A patient gets tested for a disease. The test is 90% reliable (that is P(testing positive│have disease)=.9 . 2% of the population has this disease. The test gives a false positive 5% of the time (that is P(testing positive│NOT diseased)=.05). What is the probability that the patient has the disease given that she tested positive?

To find the probability that the patient has the disease given that she tested positive, we can use Bayes' theorem. Bayes' theorem states that the probability of an event A occurring given that event B has occurred is equal to the probability of event B occurring given that event A has occurred, multiplied by the probability of event A occurring, divided by the probability of event B occurring.

Let's define the events:
A: The patient has the disease.
B: The patient tested positive.

We are given the following probabilities:
P(A) = 0.02 (2% of the population has the disease).
P(B|A) = 0.9 (the test is 90% reliable, so the probability of testing positive given that the patient has the disease is 0.9).
P(B|not A) = 0.05 (the test gives a false positive 5% of the time, so the probability of testing positive given that the patient does not have the disease is 0.05).

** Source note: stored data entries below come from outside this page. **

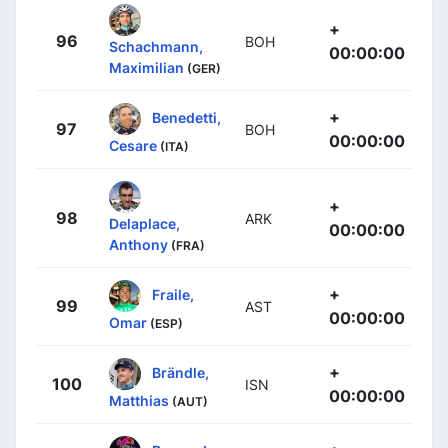
+
96
BOH
Schachmann,
00:00:00
Maximilian
(GER)
+
Benedetti,
97
BOH
00:00:00
Cesare
(ITA)
+
98
ARK
Delaplace,
00:00:00
Anthony
(FRA)
+
Fraile,
99
AST
00:00:00
Omar
(ESP)
+
Brändle,
100
ISN
00:00:00
Matthias
(AUT)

We want to find P(A|B), the probability that the patient has the disease given that she tested positive.

Using Bayes' theorem:
P(A|B) = (P(B|A) * P(A)) / P(B)

To find P(B), the probability of testing positive, we can use the law of total probability:
P(B) = P(B|A) * P(A) + P(B|not A) * P(not A)

P(not A) = 1 - P(A) = 1 - 0.02 = 0.98 (the probability of not having the disease).

Substituting the values into the equation:
P(B) = (0.9 * 0.02) + (0.05 * 0.98)

Now we can calculate P(A|B):
P(A|B) = (0.9 * 0.02) / [(0.9 * 0.02) + (0.05 * 0.98)]

Simplifying the equation:
P(A|B) = 0.018 / (0.018 + 0.049)

Calculating:
P(A|B) ≈ 0.268 (approximately 26.8%)

Therefore, the probability that the patient has the disease given that she tested positive is approximately 26.8%.